» What is expected:
In your copy of the entries below, keep every word exactly and leave out all images.

» Supplied records:
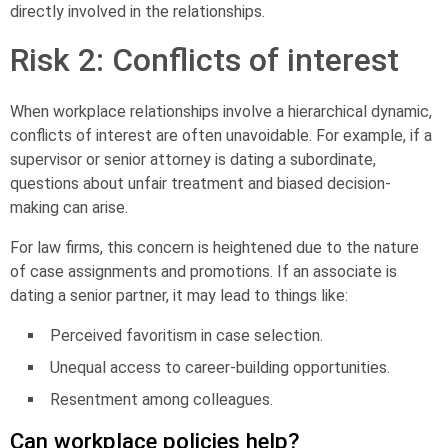
directly involved in the relationships.
Risk 2: Conflicts of interest
When workplace relationships involve a hierarchical dynamic,
conflicts of interest
are often unavoidable. For example, if a
supervisor or senior attorney is dating a subordinate,
questions about unfair treatment and biased decision-
making can arise.
For law firms, this concern is heightened due to the nature
of case assignments and promotions. If an associate is
dating a senior partner, it may lead to things like:
Perceived favoritism in case selection.
Unequal access to career-building opportunities.
Resentment among colleagues.
Can workplace policies help?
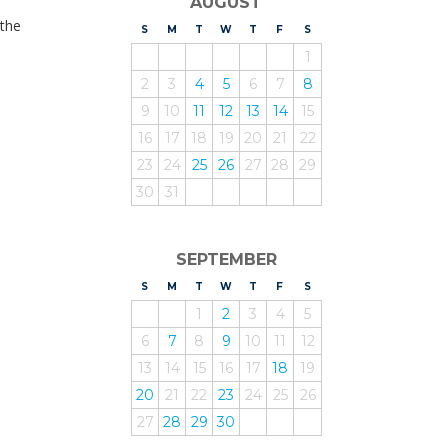
AUGUST
 the
S
UNDAY
M
ONDAY
T
UESDAY
W
EDNESDAY
T
HURSDAY
F
RIDAY
S
ATURDAY
1
2
3
4
5
6
7
8
9
10
11
12
13
14
15
16
17
18
19
20
21
22
23
24
25
26
27
28
29
30
31
SEPTEMBER
S
UNDAY
M
ONDAY
T
UESDAY
W
EDNESDAY
T
HURSDAY
F
RIDAY
S
ATURDAY
1
2
3
4
5
6
7
8
9
10
11
12
13
14
15
16
17
18
19
20
21
22
23
24
25
26
27
28
29
30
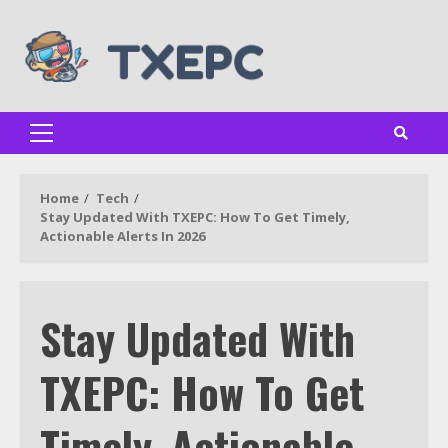
Skip
to
content
Primary
Menu
Home
Tech
Stay Updated With TXEPC: How To Get Timely,
Actionable Alerts In 2026
Stay Updated With
TXEPC: How To Get
Timely, Actionable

» Result of this task:
directly involved in the relationships.
Risk 2: Conflicts of interest
When workplace relationships involve a hierarchical dynamic,
conflicts of interest
are often unavoidable. For example, if a
supervisor or senior attorney is dating a subordinate,
questions about unfair treatment and biased decision-
making can arise.
For law firms, this concern is heightened due to the nature
of case assignments and promotions. If an associate is
dating a senior partner, it may lead to things like:
Perceived favoritism in case selection.
Unequal access to career-building opportunities.
Resentment among colleagues.
Can workplace policies help?
AUGUST
 the
S
UNDAY
M
ONDAY
T
UESDAY
W
EDNESDAY
T
HURSDAY
F
RIDAY
S
ATURDAY
1
2
3
4
5
6
7
8
9
10
11
12
13
14
15
16
17
18
19
20
21
22
23
24
25
26
27
28
29
30
31
SEPTEMBER
S
UNDAY
M
ONDAY
T
UESDAY
W
EDNESDAY
T
HURSDAY
F
RIDAY
S
ATURDAY
1
2
3
4
5
6
7
8
9
10
11
12
13
14
15
16
17
18
19
20
21
22
23
24
25
26
27
28
29
30
Skip
to
content
Primary
Menu
Home
Tech
Stay Updated With TXEPC: How To Get Timely,
Actionable Alerts In 2026
Stay Updated With
TXEPC: How To Get
Timely, Actionable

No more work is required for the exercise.